Time to heal sick healthcare system

Editorial, Normal
Source:

The National, Thursday July 16th, 2015

 PAPUA New Guineans are dying from curable diseases every week but the most fru­strating aspect of their deaths is that all government hospitals are ill-equipped and lack specialist medical staff.

When the Government tries to upgrade hospitals and health facilities, they are faced with all kinds of obstacles. 

It is no mystery that most public hospitals in this country are inundated with maladministration and mismanagement. 

These hospitals are ill-equipped and under-resourced, which severely affects their capabilities to provide quality healthcare.

Urgent measures are nee­ded to improve the management of the hospitals and the healthcare they provide.

First and most, the Government needs to streamline the administration aspects of major referral hospitals, especially the hospital boards. 

In fact, they should cut unnecessary red tape in hospital management and align the chief executive officers of the hospitals to one regulatory hospital board, which is directly responsible to the Health Department. 

Eventually, that function should be transferred to an independent authority for all national referral hospitals. 

Once that is achieved, and then this authority can start looking at the appropriate measures to build capacity into our national referral hospitals to have the ability and capacity to deliver quality healthcare. 

They will hand manage and ensure that our medical doctors and nurses have the latest and best medical equipment that are covered with back-to-back technical support and warranty from the equipment suppliers. 

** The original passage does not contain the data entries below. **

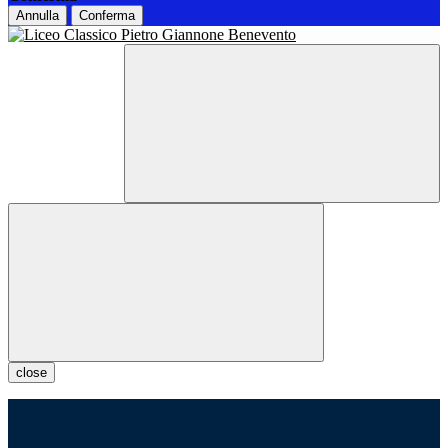
Annulla
Conferma
close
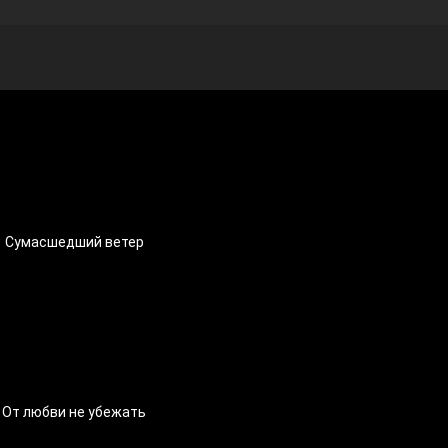
Сумасшедший ветер
От любви не убежать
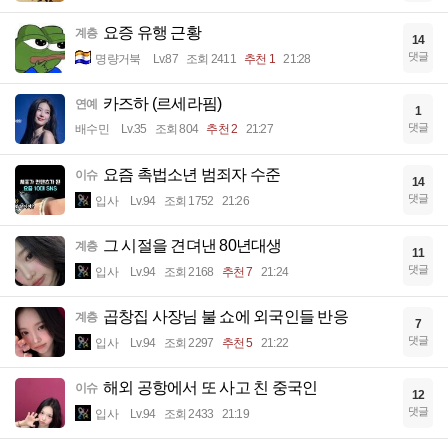
댓글
Ajfucn124
Lv.16
조회 2691
추천 6
21:35
이놈들은 무슨 생각일까나
유머
4
댓글
우유리78
Lv.83
조회 1480
추천 2
21:34
오징어게임 미국판 제작 취소
계층
4
댓글
오징어국
Lv.79
조회 1735
추천 1
21:34
오션월드 트리플에스 김채연
연예
5
댓글
달섭지롱
Lv.94
조회 1345
21:33
요증 유행 근황
계층
14
댓글
명량거북
Lv.87
조회 2411
추천 1
21:28
카즈하 (르세라핌)
연예
1
댓글
배수민
Lv.35
조회 804
추천 2
21:27
요즘 촉법소년 범죄자 수준
이슈
14
댓글
입사
Lv.94
조회 1752
21:26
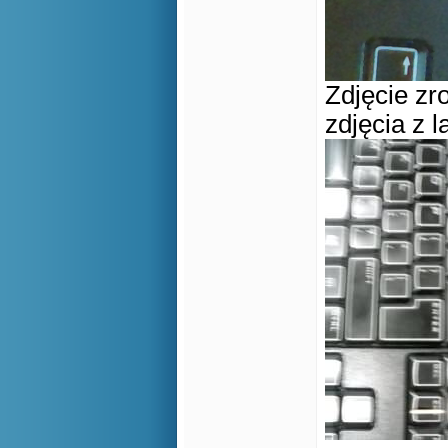
Zdjęcie zr
zdjęcia z l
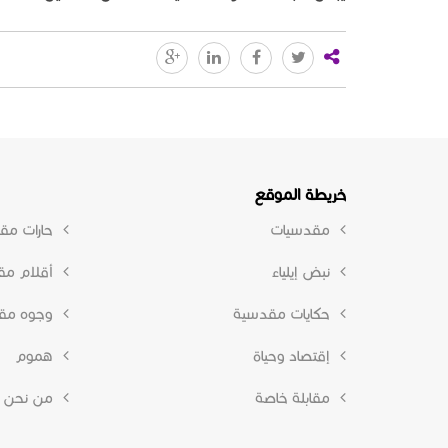
خريطة الموقع
مقدسيات
حارات مق
نبض إيلياء
أقلام م
حكايات مقدسية
وجوه مق
إقتصاد وحياة
هموم
مقابلة خاصة
من نحن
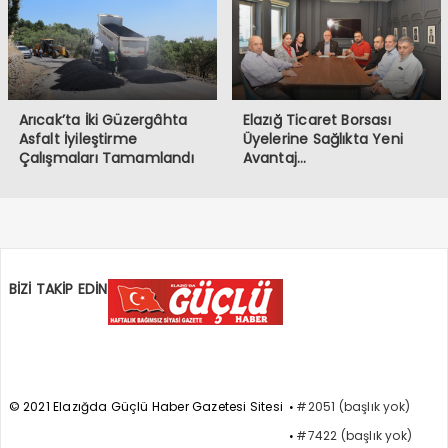
Arıcak’ta İki Güzergâhta
Elazığ Ticaret Borsası
Asfalt İyileştirme
Üyelerine Sağlıkta Yeni
Çalışmaları Tamamlandı
Avantaj…
BİZİ TAKİP EDİN
© 2021 Elazığda Güçlü Haber Gazetesi Sitesi
#2051 (başlık yok)
#7422 (başlık yok)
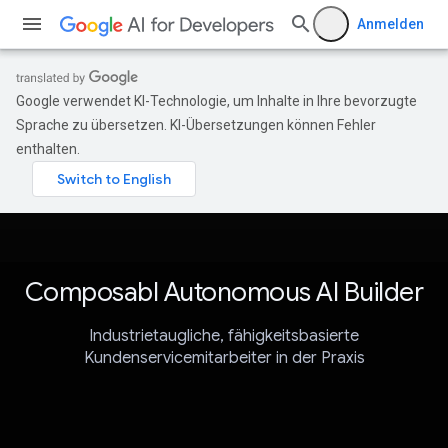
Anmelden
Google verwendet KI-Technologie, um Inhalte in Ihre bevorzugte
Sprache zu übersetzen. KI-Übersetzungen können Fehler
enthalten.
Composabl Autonomous AI Builder
Industrietaugliche, fähigkeitsbasierte
Kundenservicemitarbeiter in der Praxis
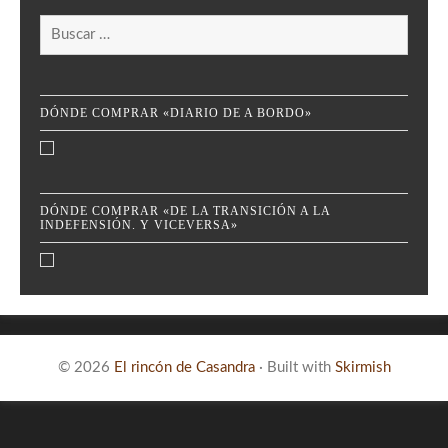
Buscar:
DÓNDE COMPRAR «DIARIO DE A BORDO»
DÓNDE COMPRAR «DE LA TRANSICIÓN A LA
INDEFENSIÓN. Y VICEVERSA»
© 2026
El rincón de Casandra
·
Built with
Skirmish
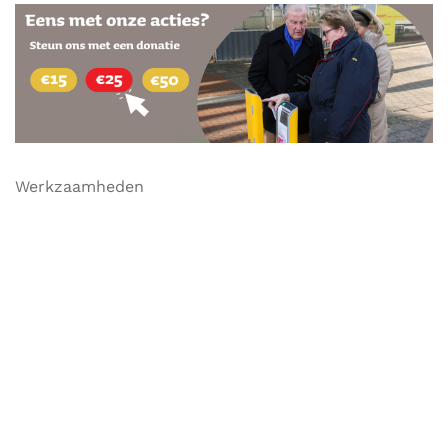
Werkzaamheden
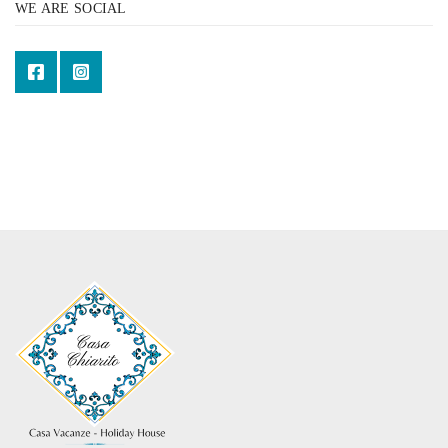
WE ARE SOCIAL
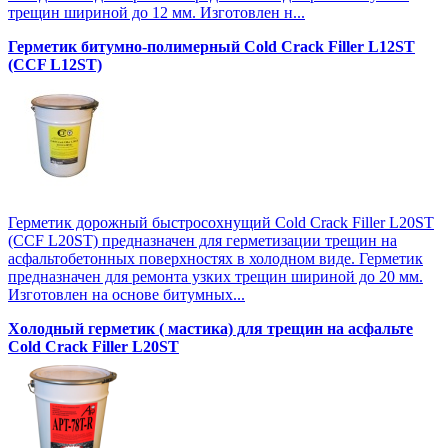
трещин шириной до 12 мм. Изготовлен н...
Герметик битумно-полимерный Cold Crack Filler L12SТ
(CCF L12SТ)
Герметик дорожный быстросохнущий Cold Crack Filler L20SТ
(CCF L20SТ) предназначен для герметизации трещин на
асфальтобетонных поверхностях в холодном виде. Герметик
предназначен для ремонта узких трещин шириной до 20 мм.
Изготовлен на основе битумных...
Холодный герметик ( мастика) для трещин на асфальте
Cold Crack Filler L20SТ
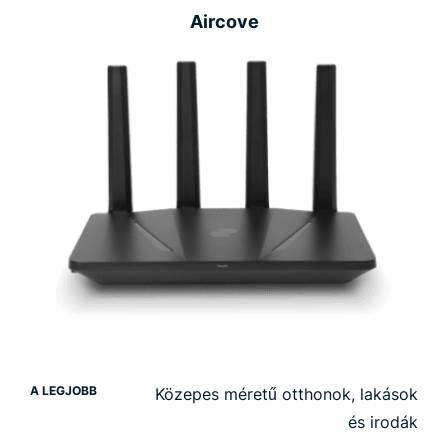
Aircove
A LEGJOBB
Közepes méretű otthonok, lakások
és irodák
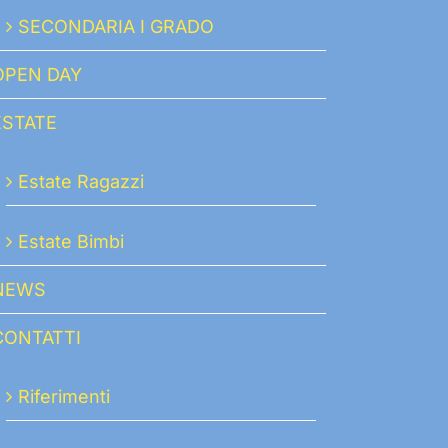
SECONDARIA I GRADO
OPEN DAY
ESTATE
Estate Ragazzi
Estate Bimbi
NEWS
CONTATTI
Riferimenti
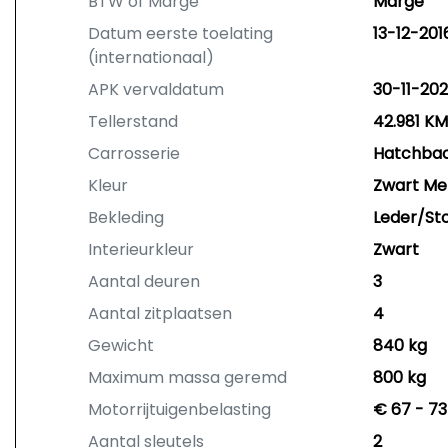
BTW of Marge
Marge
Datum eerste toelating
13-12-201
(internationaal)
APK vervaldatum
30-11-20
Tellerstand
42.981 KM
Carrosserie
Hatchba
Kleur
Zwart Met
Bekleding
Leder/St
Interieurkleur
Zwart
Aantal deuren
3
Aantal zitplaatsen
4
Gewicht
840 kg
Maximum massa geremd
800 kg
Motorrijtuigenbelasting
€ 67 - 73
Aantal sleutels
2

Currently, most of the public hospitals lack specialised medical equipment such as CT scans, ultrasound machines, MRI scans and digital X-ray machines. 

The Government must en­sure that these hospitals have well trained and skilled biomedical engineers, managers and technicians to ensure all these medical equipment are always up and running for our doctors and nurses to use to save lives through early detection and prevention of the root cause of illnesses and medical disorders. 

As well, the health auth­orities must ensure that hos­pitals can fund visiting experienced overseas medical specialists where we do not have and at the same time use them on either long or short term contracts to build skills capacity and have these skills transferred to local specialists, such as general and heart surgeons and cancer treatment specialist doctors and nurses. 

They must ensure that skilled local specialists are well looked after and retained for at least five to 10 years with binding employment contracts. 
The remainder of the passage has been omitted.